Fig. 5. Control of brain slice L5 pyramidal neurons by HwTxIV-Nvoc.

a Inhibition of AP by 500 nM non-caged HwTxIV (n = 6). b AP in control condition, in presence of 2.5 µM HwTxIV-Nvoc and 1 min after uncaging. c Left: mean ± SEM (n = 8 cells) of normalized AP peak after addition of HwTxIV-Nvoc and 1 min after photolysis (*p = 0.0078, two-sided paired t test). Right: mean ± SEM (n = 5 cells) of normalized AP width after addition of HwTxIV-Nvoc. d APs 1 min after HwTxIV-Nvoc uncaging over a spot centered ~100 µm from the cell body or over the soma. e Mean ± SEM (n = 4 cells) of the normalized AP peak after uncaging 100 µm away from the soma or directly on the soma. (*p = 0.0005, two-sided paired t test). f Image of the ~40 µm diameter UV spot.

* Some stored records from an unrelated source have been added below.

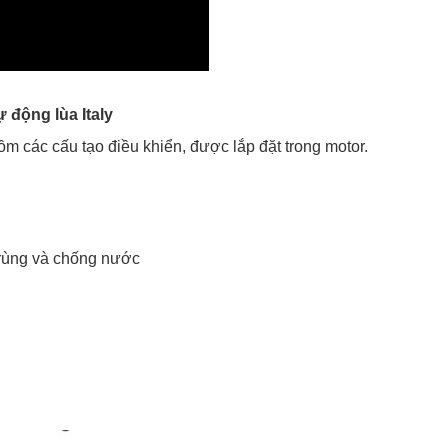
 động lùa Italy
ồm các cấu tạo điều khiển, được lắp đặt trong motor.
trùng và chống nước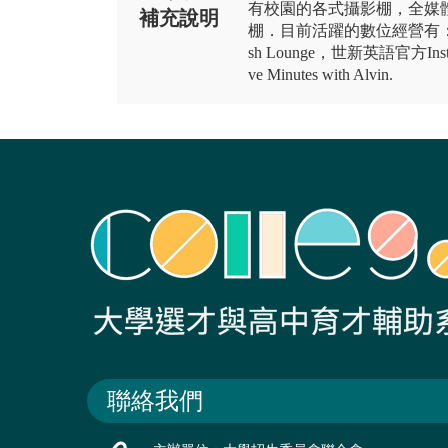
有校園的各式攝影棚，全媒
補充說明
棚．目前活躍的數位經營有：世新
sh Lounge，世新英語官方Insta
ve Minutes with Alvin.
聯絡我們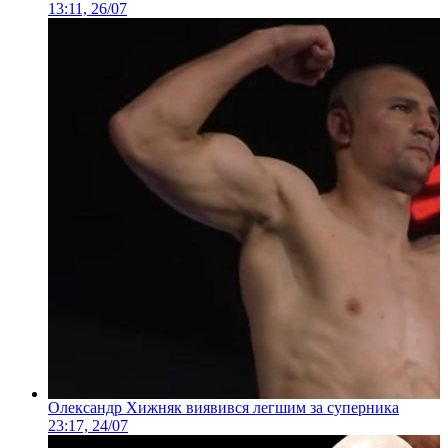
13:11, 26/07
Олександр Хижняк виявився легшим за суперника
23:17, 24/07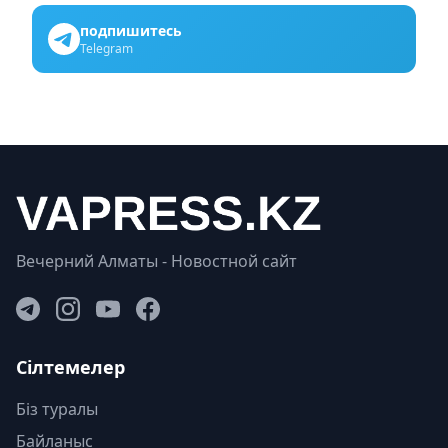
подпишитесь
Telegram
Вечерний Алматы - Новостной сайт
Сілтемелер
Біз туралы
Байланыс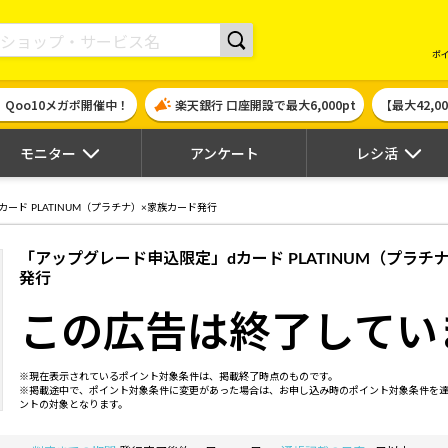
現金やギフト券に交換できるポイントサイト | ハピタス
ポ
！Qoo10メガポ開催中！
楽天銀行 口座開設で最大6,000pt
【最大42,
モニター
アンケート
レシ活
ード PLATINUM（プラチナ）×家族カード発行
「アップグレード申込限定」dカード PLATINUM（プラチ
発行
この広告は終了してい
※現在表示されているポイント対象条件は、掲載終了時点のものです。
※掲載途中で、ポイント対象条件に変更があった場合は、お申し込み時のポイント対象条件を
ントの対象となります。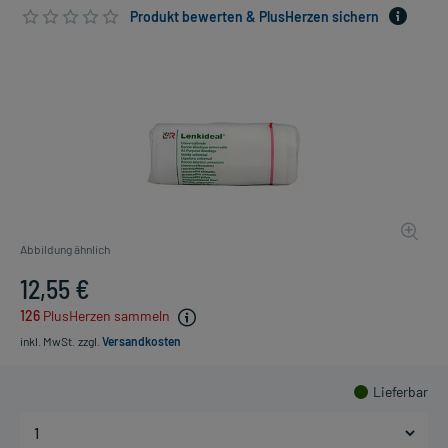
Produkt bewerten & PlusHerzen sichern
Abbildung ähnlich
12,55 €
126
PlusHerzen sammeln
inkl. MwSt.
zzgl.
Versandkosten
Lieferbar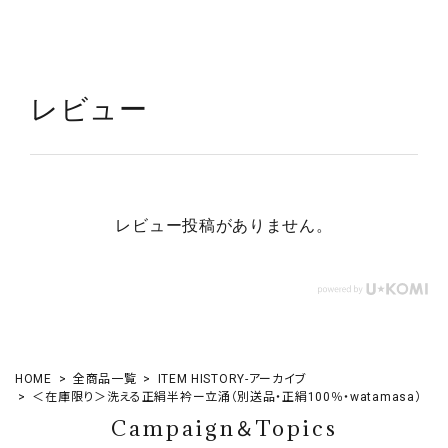
レビュー
レビュー投稿がありません。
HOME
全商品一覧
ITEM HISTORY-アーカイブ
＜在庫限り＞洗える正絹半衿ー立涌（別送品・正絹100％・watamasa）
Campaign＆Topics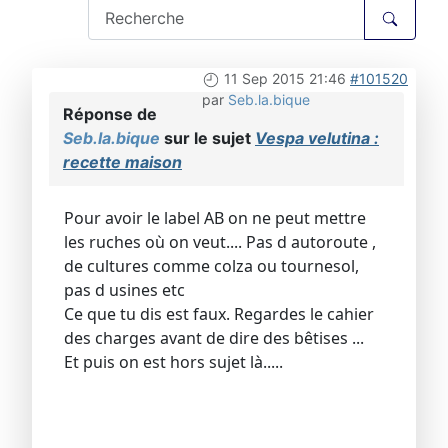
11 Sep 2015 21:46
#101520
par
Seb.la.bique
Réponse de
Seb.la.bique
sur le sujet
Vespa velutina :
recette maison
Pour avoir le label AB on ne peut mettre
les ruches où on veut.... Pas d autoroute ,
de cultures comme colza ou tournesol,
pas d usines etc
Ce que tu dis est faux. Regardes le cahier
des charges avant de dire des bêtises ...
Et puis on est hors sujet là.....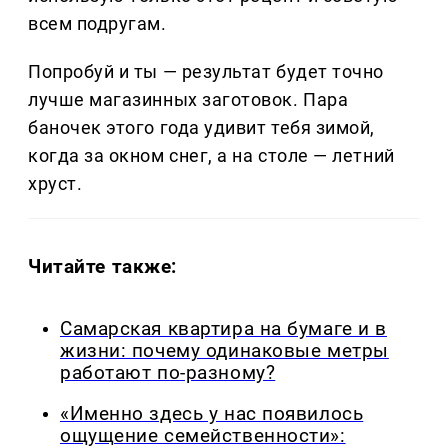
всем подругам.
Попробуй и ты — результат будет точно
лучше магазинных заготовок. Пара
баночек этого года удивит тебя зимой,
когда за окном снег, а на столе — летний
хруст.
Читайте также:
Самарская квартира на бумаге и в
жизни: почему одинаковые метры
работают по-разному?
«Именно здесь у нас появилось
ощущение семейственности»: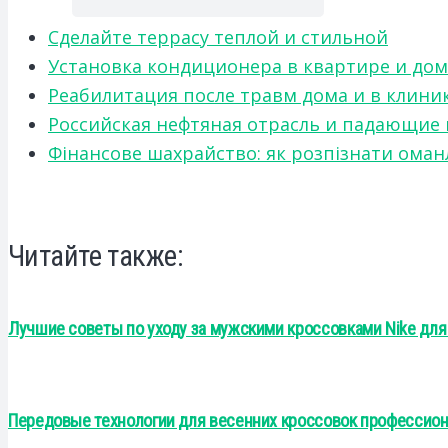
Сделайте террасу теплой и стильной
Установка кондиционера в квартире и дом
Реабилитация после травм дома и в клини
Российская нефтяная отрасль и падающие
Фінансове шахрайство: як розпізнати оман
Читайте также:
Лучшие советы по уходу за мужскими кроссовками Nike для
Передовые технологии для весенних кроссовок профессио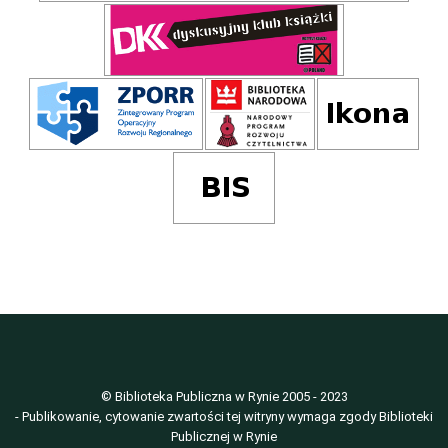
© Biblioteka Publiczna w Rynie 2005 - 2023
- Publikowanie, cytowanie zwartości tej witryny wymaga zgody Biblioteki
Publicznej w Rynie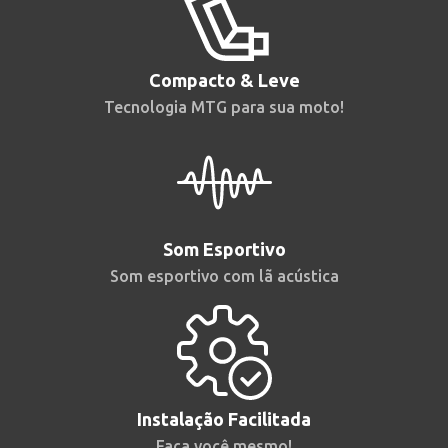
Compacto & Leve
Tecnologia MTG para sua moto!
Som Esportivo
Som esportivo com lã acústica
Instalação Facilitada
Faça você mesmo!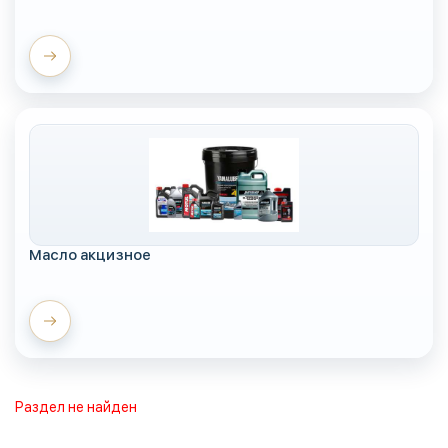
Масло акцизное
Раздел не найден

Purple curve represents the light intensity profile on cell schematic. g Top: images of a L5 pyramidal neuron relative to UV (405 nm) illumination spot position. Bottom: AP in the presence of HwTxIV-Nvoc (orange traces) and 1 min after uncaging (purple traces) with cell positioned at 100, 80, 60, 40, 20, and 0 µm distance from spot. h Mean ± SEM (n = 5 cells) of normalized AP peak 1 min after uncaging with the cell positioned at decreasing distances from spot center (100 µm; 80 µm, p = 0.2302; 60 µm, *p = 0.0434; 40 µm, *p = 0.0420; 20 µm, *p = 0.0133; 0 µm, ***p < 0.0001). Two-sided paired t-test. i Left, L5 pyramidal neuron filled with 500 µM of ING-2. AIS area of Δ[Na⁺] measurement in red cylinder. Right, images before and during UV uncaging pulse illustrating photolysis area. j Left, somatic AP (top) and associated Δ[Na⁺] signal in the presence of HwTxIV-Nvoc. Right, after toxin uncaging, the cell was depolarized to +20 mV to correspond to control AP peak and measure Δ[Na⁺] signal in the same condition. k mean ± SEM (n = 4 cells) of the Δ[Na⁺] signal maximum (peak) before and after uncaging the toxin. (*p < 0.0174, two-sided paired t-test). Source data are provided as a Source Data File.